How to tar certain file types in all subdirectories?

I want to tar and all .php and .html files in a directory and its subdirectories. If I use

tar -cf my_archive *

it tars all the files, which I don't want. If I use

tar -cf my_archive *.php *.html

it ignores subdirectories. How can I make it tar recursively but include only two types of files?


D
DeeDee

find ./someDir -name "*.php" -o -name "*.html" | tar -cf my_archive -T -


@DeeDee Are there any limitations on the number of files, etc.?
@DeeDee - no, what I meant was you don't need the parens!
@user1566515 There may be some filesystem limit or overall space limit which would put an upper limit on your tar file. That entirely depends on your own system. Otherwise, the piping will essentially create the tar file on-the-fly, so you won't be constrained by file number or size.
Thanks! ... how to add more than 2 conditions / kind of file?
@gluuke use -o -name [pattern] for each new condition
S
Stabledog

If you're using bash version > 4.0, you can exploit shopt -s globstar to make short work of this:

shopt -s globstar; tar -czvf deploy.tar.gz **/Alice*.yml **/Bob*.json

this will add all .yml files that starts with Alice from any sub-directory and add all .json files that starts with Bob from any sub-directory.

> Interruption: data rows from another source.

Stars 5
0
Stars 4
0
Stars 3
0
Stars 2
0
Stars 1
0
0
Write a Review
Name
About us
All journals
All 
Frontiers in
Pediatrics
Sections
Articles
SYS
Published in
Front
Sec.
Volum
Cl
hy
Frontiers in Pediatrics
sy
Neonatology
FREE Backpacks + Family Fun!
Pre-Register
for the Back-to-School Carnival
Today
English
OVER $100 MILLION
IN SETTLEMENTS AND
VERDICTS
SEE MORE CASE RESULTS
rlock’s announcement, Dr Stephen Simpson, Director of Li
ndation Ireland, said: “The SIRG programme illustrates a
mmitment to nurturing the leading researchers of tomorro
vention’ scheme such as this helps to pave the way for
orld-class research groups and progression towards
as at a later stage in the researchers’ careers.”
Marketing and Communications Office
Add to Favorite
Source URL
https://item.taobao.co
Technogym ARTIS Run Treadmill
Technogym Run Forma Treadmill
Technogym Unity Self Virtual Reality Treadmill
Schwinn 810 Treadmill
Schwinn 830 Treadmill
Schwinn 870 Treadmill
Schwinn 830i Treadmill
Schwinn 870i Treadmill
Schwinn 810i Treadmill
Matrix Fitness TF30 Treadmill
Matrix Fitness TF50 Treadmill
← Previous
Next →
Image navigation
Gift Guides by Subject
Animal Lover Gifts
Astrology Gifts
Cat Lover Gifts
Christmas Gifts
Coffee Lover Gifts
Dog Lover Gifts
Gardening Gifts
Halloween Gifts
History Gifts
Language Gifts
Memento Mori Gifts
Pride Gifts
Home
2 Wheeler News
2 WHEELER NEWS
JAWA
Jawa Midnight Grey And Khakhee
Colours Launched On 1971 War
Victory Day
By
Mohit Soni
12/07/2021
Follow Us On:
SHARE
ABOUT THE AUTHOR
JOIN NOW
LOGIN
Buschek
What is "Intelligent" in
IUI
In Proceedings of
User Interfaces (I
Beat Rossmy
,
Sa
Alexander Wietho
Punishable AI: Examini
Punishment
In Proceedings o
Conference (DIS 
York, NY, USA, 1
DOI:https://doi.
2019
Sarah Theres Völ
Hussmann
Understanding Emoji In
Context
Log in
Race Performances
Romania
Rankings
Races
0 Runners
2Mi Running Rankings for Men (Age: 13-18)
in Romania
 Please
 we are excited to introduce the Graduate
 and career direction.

The only answer that just uses tar, the best answer IMO.
Despite the impression by glob '**' for directory, this command does not execute recursively (any sub-sub-folders)
@Eddie ** should work. may be there is something different with your parameters. Also check if there is any space in folder name that you pass in the command line. If not, can you paste your actual command ?
'**' is evaluated by the shell before reaching the command and it only seen as 2 independent * which resolves to 0 or characters, it has no recursive functionality to span directories tldp.org/LDP/GNU-Linux-Tools-Summary/html/x11655.htm
@eddie yes it is evaluated by shell, though bash > 4.0 has a shopt -s globstar option, so the answer is correct and is actually the best one
s
steampowered

One method is:

tar -cf my_archive.tar $( find -name "*.php" -or -name "*.html" )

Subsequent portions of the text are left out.